**Exercise instructions:**
Could you copy every record exactly, leaving the pictures behind?

**Provided data:**
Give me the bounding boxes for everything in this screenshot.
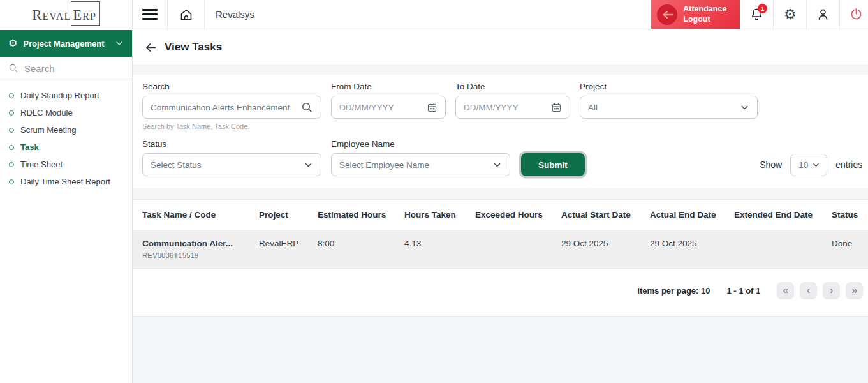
search-input[interactable] [151,103,301,112]
column-header-exceeded-hours: Exceeded Hours [475,210,561,220]
column-header-project: Project [259,210,318,220]
double-chevron-right-icon: » [851,285,857,296]
topbar-spacer [254,0,651,29]
cell-actual-start-date: 29 Oct 2025 [561,239,650,248]
chevron-down-icon [740,103,749,112]
employee-filter: Employee Name Select Employee Name [331,139,510,176]
app-name: Revalsys [205,0,254,29]
content-background [133,316,868,383]
tasks-table: Task Name / Code Project Estimated Hours… [133,199,868,316]
back-button[interactable] [144,41,158,54]
sidebar-item-time-sheet[interactable]: Time Sheet [0,156,132,173]
profile-button[interactable] [806,0,839,29]
sidebar-item-scrum-meeting[interactable]: Scrum Meeting [0,121,132,139]
sidebar-item-rdlc-module[interactable]: RDLC Module [0,104,132,121]
double-chevron-left-icon: « [783,285,788,296]
notifications-button[interactable]: 1 [740,0,773,29]
logo-row: RevalErp [0,0,132,30]
pagination-last-button[interactable]: » [846,282,863,299]
show-entries-control: Show 10 entries [760,153,863,176]
cell-project: RevalERP [259,239,318,248]
sidebar-search [0,57,132,80]
page-header: View Tasks [133,29,868,66]
project-label: Project [580,82,758,91]
menu-toggle-button[interactable] [133,0,168,29]
employee-name-select[interactable]: Select Employee Name [331,153,510,176]
pagination-previous-button[interactable]: ‹ [800,282,817,299]
task-name: Communication Aler... [142,239,254,248]
search-filter: Search Search by Task Name, Task Code. [142,82,321,130]
search-helper-text: Search by Task Name, Task Code. [142,123,321,130]
sidebar-search-input[interactable] [24,63,107,74]
chevron-right-icon: › [830,285,833,296]
cell-hours-taken: 4.13 [404,239,475,248]
from-date-input[interactable] [339,103,427,112]
from-date-field [331,96,446,119]
app-root: RevalErp ⚙ Project Management Daily Stan… [0,0,868,383]
page-size-value: 10 [798,160,808,170]
brand-logo: RevalErp [32,7,100,24]
bullet-icon [9,162,14,167]
brand-logo-reval: Reval [32,7,71,23]
project-selected-value: All [588,103,740,112]
bullet-icon [9,93,14,98]
sidebar-menu: Daily Standup Report RDLC Module Scrum M… [0,80,132,197]
column-header-status: Status [832,210,863,220]
status-filter: Status Select Status [142,139,321,176]
sidebar-item-daily-time-sheet-report[interactable]: Daily Time Sheet Report [0,173,132,190]
pagination-bar: Items per page: 10 1 - 1 of 1 « ‹ › » [133,269,868,316]
home-button[interactable] [168,0,205,29]
person-icon [816,7,830,22]
search-field [142,96,321,119]
from-date-label: From Date [331,82,446,91]
sidebar-item-daily-standup-report[interactable]: Daily Standup Report [0,87,132,104]
table-row[interactable]: Communication Aler... REV0036T15519 Reva… [133,230,868,269]
attendance-logout-icon [657,4,677,25]
pagination-buttons: « ‹ › » [777,282,863,299]
calendar-icon[interactable] [551,102,562,113]
search-icon[interactable] [301,101,313,114]
column-header-extended-end-date: Extended End Date [734,210,832,220]
page-size-select[interactable]: 10 [790,154,827,176]
column-header-estimated-hours: Estimated Hours [318,210,404,220]
pagination-first-button[interactable]: « [777,282,794,299]
employee-selected-value: Select Employee Name [339,160,492,170]
status-select[interactable]: Select Status [142,153,321,176]
notification-badge: 1 [758,4,767,13]
task-code: REV0036T15519 [142,252,254,259]
page-title: View Tasks [165,41,222,54]
power-icon [849,7,864,22]
chevron-down-icon [492,160,502,170]
topbar: Revalsys Attendance Logout [133,0,868,29]
to-date-label: To Date [455,82,570,91]
bullet-icon [9,145,14,150]
home-icon [179,7,194,22]
chevron-down-icon [115,39,124,48]
chevron-down-icon [304,160,313,170]
column-header-hours-taken: Hours Taken [404,210,475,220]
search-icon [8,63,18,73]
module-selector[interactable]: ⚙ Project Management [0,30,132,57]
attendance-logout-button[interactable]: Attendance Logout [651,0,740,29]
cell-task-name-code: Communication Aler... REV0036T15519 [142,239,259,259]
logout-power-button[interactable] [839,0,868,29]
pagination-next-button[interactable]: › [823,282,840,299]
items-per-page-value: 10 [701,286,710,296]
search-label: Search [142,82,321,91]
to-date-field [455,96,570,119]
status-selected-value: Select Status [151,160,304,170]
from-date-filter: From Date [331,82,446,119]
cell-estimated-hours: 8:00 [318,239,404,248]
bullet-icon [9,128,14,133]
attendance-logout-label: Attendance Logout [683,4,726,24]
sidebar-item-task[interactable]: Task [0,139,132,156]
settings-button[interactable]: ⚙ [773,0,806,29]
sidebar: RevalErp ⚙ Project Management Daily Stan… [0,0,133,383]
project-select[interactable]: All [580,96,758,119]
submit-button[interactable]: Submit [521,153,585,176]
to-date-input[interactable] [464,103,551,112]
column-header-task-name-code: Task Name / Code [142,210,259,220]
items-per-page-label: Items per page: 10 [637,286,710,296]
calendar-icon[interactable] [427,102,438,113]
section-divider [133,188,868,199]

**Finished exercise:**
Give me the bounding boxes for everything in this screenshot.
search-input[interactable] [151,103,301,112]
column-header-exceeded-hours: Exceeded Hours [475,210,561,220]
column-header-project: Project [259,210,318,220]
double-chevron-right-icon: » [851,285,857,296]
topbar-spacer [254,0,651,29]
cell-actual-start-date: 29 Oct 2025 [561,239,650,248]
chevron-down-icon [740,103,749,112]
employee-filter: Employee Name Select Employee Name [331,139,510,176]
app-name: Revalsys [205,0,254,29]
content-background [133,316,868,383]
tasks-table: Task Name / Code Project Estimated Hours… [133,199,868,316]
back-button[interactable] [144,41,158,54]
sidebar-item-time-sheet[interactable]: Time Sheet [0,156,132,173]
profile-button[interactable] [806,0,839,29]
sidebar-item-scrum-meeting[interactable]: Scrum Meeting [0,121,132,139]
sidebar-item-rdlc-module[interactable]: RDLC Module [0,104,132,121]
double-chevron-left-icon: « [783,285,788,296]
notifications-button[interactable]: 1 [740,0,773,29]
logo-row: RevalErp [0,0,132,30]
pagination-last-button[interactable]: » [846,282,863,299]
show-entries-control: Show 10 entries [760,153,863,176]
cell-project: RevalERP [259,239,318,248]
sidebar-search [0,57,132,80]
page-header: View Tasks [133,29,868,66]
project-label: Project [580,82,758,91]
menu-toggle-button[interactable] [133,0,168,29]
employee-name-select[interactable]: Select Employee Name [331,153,510,176]
pagination-previous-button[interactable]: ‹ [800,282,817,299]
task-name: Communication Aler... [142,239,254,248]
search-filter: Search Search by Task Name, Task Code. [142,82,321,130]
search-helper-text: Search by Task Name, Task Code. [142,123,321,130]
sidebar-search-input[interactable] [24,63,107,74]
chevron-right-icon: › [830,285,833,296]
cell-hours-taken: 4.13 [404,239,475,248]
from-date-input[interactable] [339,103,427,112]
from-date-field [331,96,446,119]
app-root: RevalErp ⚙ Project Management Daily Stan… [0,0,868,383]
page-size-value: 10 [798,160,808,170]
brand-logo: RevalErp [32,7,100,24]
bullet-icon [9,162,14,167]
brand-logo-reval: Reval [32,7,71,23]
project-selected-value: All [588,103,740,112]
bullet-icon [9,93,14,98]
sidebar-menu: Daily Standup Report RDLC Module Scrum M… [0,80,132,197]
column-header-status: Status [832,210,863,220]
status-filter: Status Select Status [142,139,321,176]
sidebar-item-daily-time-sheet-report[interactable]: Daily Time Sheet Report [0,173,132,190]
pagination-bar: Items per page: 10 1 - 1 of 1 « ‹ › » [133,269,868,316]
home-button[interactable] [168,0,205,29]
person-icon [816,7,830,22]
search-field [142,96,321,119]
from-date-label: From Date [331,82,446,91]
sidebar-item-daily-standup-report[interactable]: Daily Standup Report [0,87,132,104]
table-row[interactable]: Communication Aler... REV0036T15519 Reva… [133,230,868,269]
attendance-logout-icon [657,4,677,25]
pagination-buttons: « ‹ › » [777,282,863,299]
calendar-icon[interactable] [551,102,562,113]
search-icon[interactable] [301,101,313,114]
column-header-extended-end-date: Extended End Date [734,210,832,220]
page-size-select[interactable]: 10 [790,154,827,176]
column-header-estimated-hours: Estimated Hours [318,210,404,220]
pagination-first-button[interactable]: « [777,282,794,299]
employee-selected-value: Select Employee Name [339,160,492,170]
status-select[interactable]: Select Status [142,153,321,176]
notification-badge: 1 [758,4,767,13]
task-code: REV0036T15519 [142,252,254,259]
page-title: View Tasks [165,41,222,54]
power-icon [849,7,864,22]
chevron-down-icon [492,160,502,170]
topbar: Revalsys Attendance Logout [133,0,868,29]
to-date-label: To Date [455,82,570,91]
bullet-icon [9,145,14,150]
home-icon [179,7,194,22]
chevron-down-icon [115,39,124,48]
chevron-down-icon [304,160,313,170]
column-header-hours-taken: Hours Taken [404,210,475,220]
search-icon [8,63,18,73]
module-selector[interactable]: ⚙ Project Management [0,30,132,57]
attendance-logout-button[interactable]: Attendance Logout [651,0,740,29]
cell-task-name-code: Communication Aler... REV0036T15519 [142,239,259,259]
logout-power-button[interactable] [839,0,868,29]
pagination-next-button[interactable]: › [823,282,840,299]
items-per-page-value: 10 [701,286,710,296]
search-label: Search [142,82,321,91]
to-date-field [455,96,570,119]
status-selected-value: Select Status [151,160,304,170]
from-date-filter: From Date [331,82,446,119]
cell-estimated-hours: 8:00 [318,239,404,248]
bullet-icon [9,128,14,133]
attendance-logout-label: Attendance Logout [683,4,726,24]
sidebar-item-task[interactable]: Task [0,139,132,156]
settings-button[interactable]: ⚙ [773,0,806,29]
sidebar: RevalErp ⚙ Project Management Daily Stan… [0,0,133,383]
project-select[interactable]: All [580,96,758,119]
submit-button[interactable]: Submit [521,153,585,176]
to-date-input[interactable] [464,103,551,112]
column-header-task-name-code: Task Name / Code [142,210,259,220]
items-per-page-label: Items per page: 10 [637,286,710,296]
calendar-icon[interactable] [427,102,438,113]
section-divider [133,188,868,199]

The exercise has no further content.